■ PROBLEM DETAILS: Using the listing below, select the lines with the word "Протокол" and copy them.

[THE RECORDS]

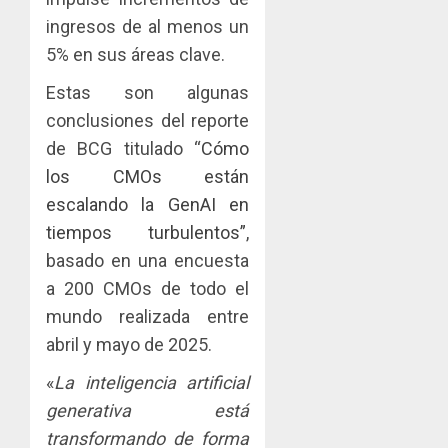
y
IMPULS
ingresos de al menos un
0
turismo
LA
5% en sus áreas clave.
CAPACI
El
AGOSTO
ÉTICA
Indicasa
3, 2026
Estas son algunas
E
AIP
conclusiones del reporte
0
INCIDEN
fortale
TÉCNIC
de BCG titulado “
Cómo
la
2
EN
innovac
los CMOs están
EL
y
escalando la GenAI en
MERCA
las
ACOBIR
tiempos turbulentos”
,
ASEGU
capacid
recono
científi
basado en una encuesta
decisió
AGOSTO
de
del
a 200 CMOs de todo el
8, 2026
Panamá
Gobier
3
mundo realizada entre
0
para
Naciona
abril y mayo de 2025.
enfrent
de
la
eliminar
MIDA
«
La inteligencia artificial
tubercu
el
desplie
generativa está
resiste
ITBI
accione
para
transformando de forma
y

[/THE RECORDS]
[THE RECORDS]

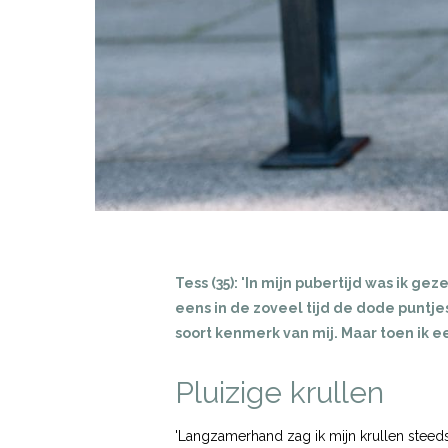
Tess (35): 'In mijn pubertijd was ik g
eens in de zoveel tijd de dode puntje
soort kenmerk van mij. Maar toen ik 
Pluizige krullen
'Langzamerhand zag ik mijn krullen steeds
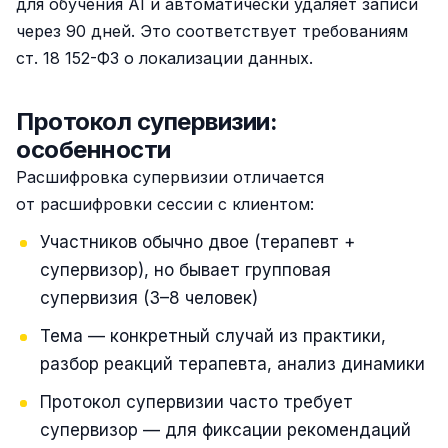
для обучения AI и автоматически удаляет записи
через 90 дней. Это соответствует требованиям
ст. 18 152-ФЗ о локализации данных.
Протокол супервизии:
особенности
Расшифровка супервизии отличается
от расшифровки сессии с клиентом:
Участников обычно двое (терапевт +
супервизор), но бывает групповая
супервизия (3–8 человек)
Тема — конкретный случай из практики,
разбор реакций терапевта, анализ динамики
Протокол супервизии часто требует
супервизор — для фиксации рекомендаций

[/THE RECORDS]

■ RESULT OF THE TASK:
Протокол супервизии:
Протокол супервизии часто требует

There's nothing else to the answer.